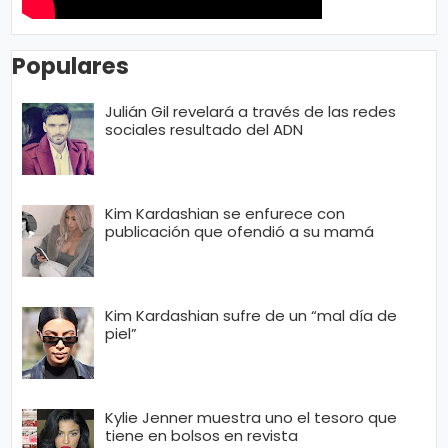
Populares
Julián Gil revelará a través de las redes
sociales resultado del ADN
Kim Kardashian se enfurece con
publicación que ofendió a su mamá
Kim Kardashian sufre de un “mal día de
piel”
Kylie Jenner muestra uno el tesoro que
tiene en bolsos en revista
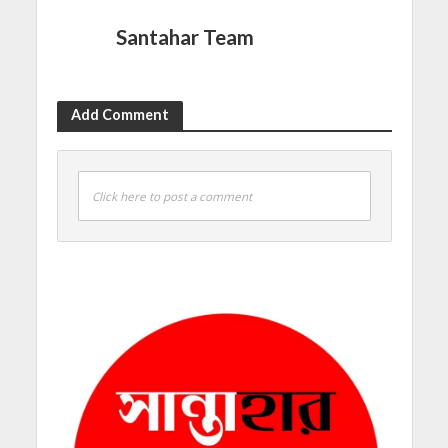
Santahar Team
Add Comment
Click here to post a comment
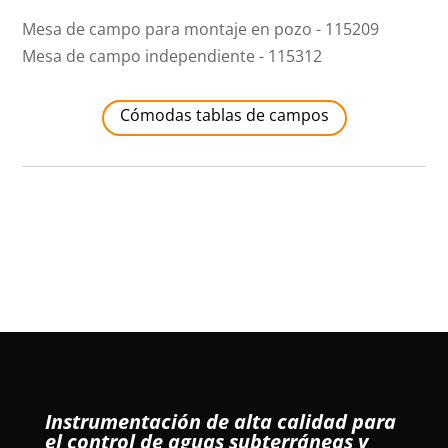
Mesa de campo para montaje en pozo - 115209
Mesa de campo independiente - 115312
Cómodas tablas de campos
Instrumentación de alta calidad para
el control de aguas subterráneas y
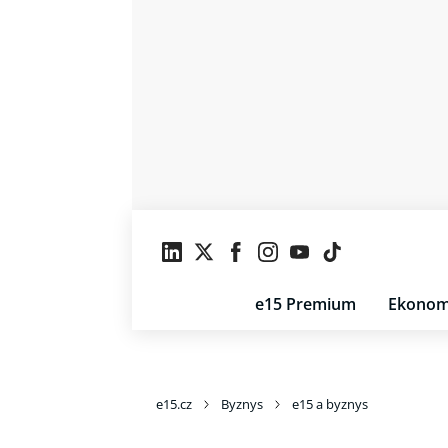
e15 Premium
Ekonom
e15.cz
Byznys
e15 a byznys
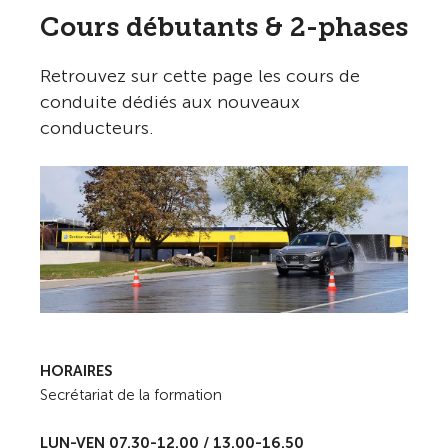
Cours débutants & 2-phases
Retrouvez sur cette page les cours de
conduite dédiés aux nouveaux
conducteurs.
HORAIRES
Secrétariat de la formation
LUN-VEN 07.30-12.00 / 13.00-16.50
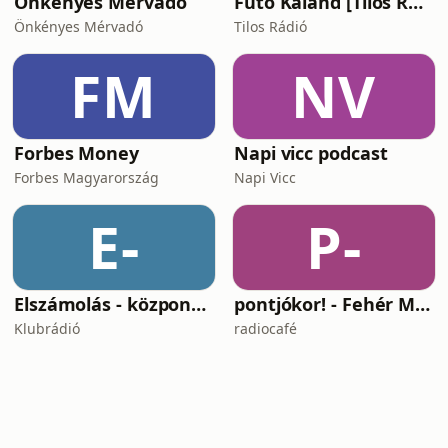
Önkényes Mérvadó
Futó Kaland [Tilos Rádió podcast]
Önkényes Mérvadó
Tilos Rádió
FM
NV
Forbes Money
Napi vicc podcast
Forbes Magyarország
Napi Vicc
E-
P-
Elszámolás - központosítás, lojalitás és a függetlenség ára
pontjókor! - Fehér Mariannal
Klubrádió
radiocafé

· · · · · · ·

# [What you will do]
Show all lines above holding "podcast".

# [Task output]
Futó Kaland [Tilos Rádió podcast]
Napi vicc podcast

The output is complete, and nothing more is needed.